→ Problem statement:
One part of the entries below is wanted: the lines from the one containing "szükségünk, mert óriási" through the one containing "hale gelir. Bu". Write those out exactly and nothing else.

→ Data supplied:
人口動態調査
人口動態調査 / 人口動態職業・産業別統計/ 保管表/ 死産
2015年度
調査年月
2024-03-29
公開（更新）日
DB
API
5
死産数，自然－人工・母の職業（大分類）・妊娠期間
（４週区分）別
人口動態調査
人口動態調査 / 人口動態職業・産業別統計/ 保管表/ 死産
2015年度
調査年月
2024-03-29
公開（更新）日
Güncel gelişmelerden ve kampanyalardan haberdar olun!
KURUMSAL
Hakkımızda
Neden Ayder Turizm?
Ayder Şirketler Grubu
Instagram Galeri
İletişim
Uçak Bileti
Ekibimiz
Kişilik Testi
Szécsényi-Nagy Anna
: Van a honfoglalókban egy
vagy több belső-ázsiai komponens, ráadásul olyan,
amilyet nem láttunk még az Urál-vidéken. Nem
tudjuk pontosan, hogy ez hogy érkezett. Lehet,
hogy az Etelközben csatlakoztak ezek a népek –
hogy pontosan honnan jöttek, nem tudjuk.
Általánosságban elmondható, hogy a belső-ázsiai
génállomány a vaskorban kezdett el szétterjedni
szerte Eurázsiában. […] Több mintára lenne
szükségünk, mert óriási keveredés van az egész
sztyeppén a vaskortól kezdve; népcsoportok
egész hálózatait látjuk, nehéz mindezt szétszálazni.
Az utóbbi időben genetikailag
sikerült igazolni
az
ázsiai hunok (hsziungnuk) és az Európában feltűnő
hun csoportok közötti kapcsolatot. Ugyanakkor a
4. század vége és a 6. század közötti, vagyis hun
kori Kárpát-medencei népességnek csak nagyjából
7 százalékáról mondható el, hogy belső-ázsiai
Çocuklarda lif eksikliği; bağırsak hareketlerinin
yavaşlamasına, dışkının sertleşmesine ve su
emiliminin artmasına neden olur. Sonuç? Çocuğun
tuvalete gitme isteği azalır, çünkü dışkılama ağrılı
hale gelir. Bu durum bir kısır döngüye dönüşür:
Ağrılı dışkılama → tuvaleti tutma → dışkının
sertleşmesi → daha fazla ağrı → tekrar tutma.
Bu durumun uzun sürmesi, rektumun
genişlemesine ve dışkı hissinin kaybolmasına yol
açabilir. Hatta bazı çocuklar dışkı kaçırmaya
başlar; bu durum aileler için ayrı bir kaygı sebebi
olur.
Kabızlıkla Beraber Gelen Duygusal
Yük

→ Exercise response:
szükségünk, mert óriási keveredés van az egész
sztyeppén a vaskortól kezdve; népcsoportok
egész hálózatait látjuk, nehéz mindezt szétszálazni.
Az utóbbi időben genetikailag
sikerült igazolni
az
ázsiai hunok (hsziungnuk) és az Európában feltűnő
hun csoportok közötti kapcsolatot. Ugyanakkor a
4. század vége és a 6. század közötti, vagyis hun
kori Kárpát-medencei népességnek csak nagyjából
7 százalékáról mondható el, hogy belső-ázsiai
Çocuklarda lif eksikliği; bağırsak hareketlerinin
yavaşlamasına, dışkının sertleşmesine ve su
emiliminin artmasına neden olur. Sonuç? Çocuğun
tuvalete gitme isteği azalır, çünkü dışkılama ağrılı
hale gelir. Bu durum bir kısır döngüye dönüşür:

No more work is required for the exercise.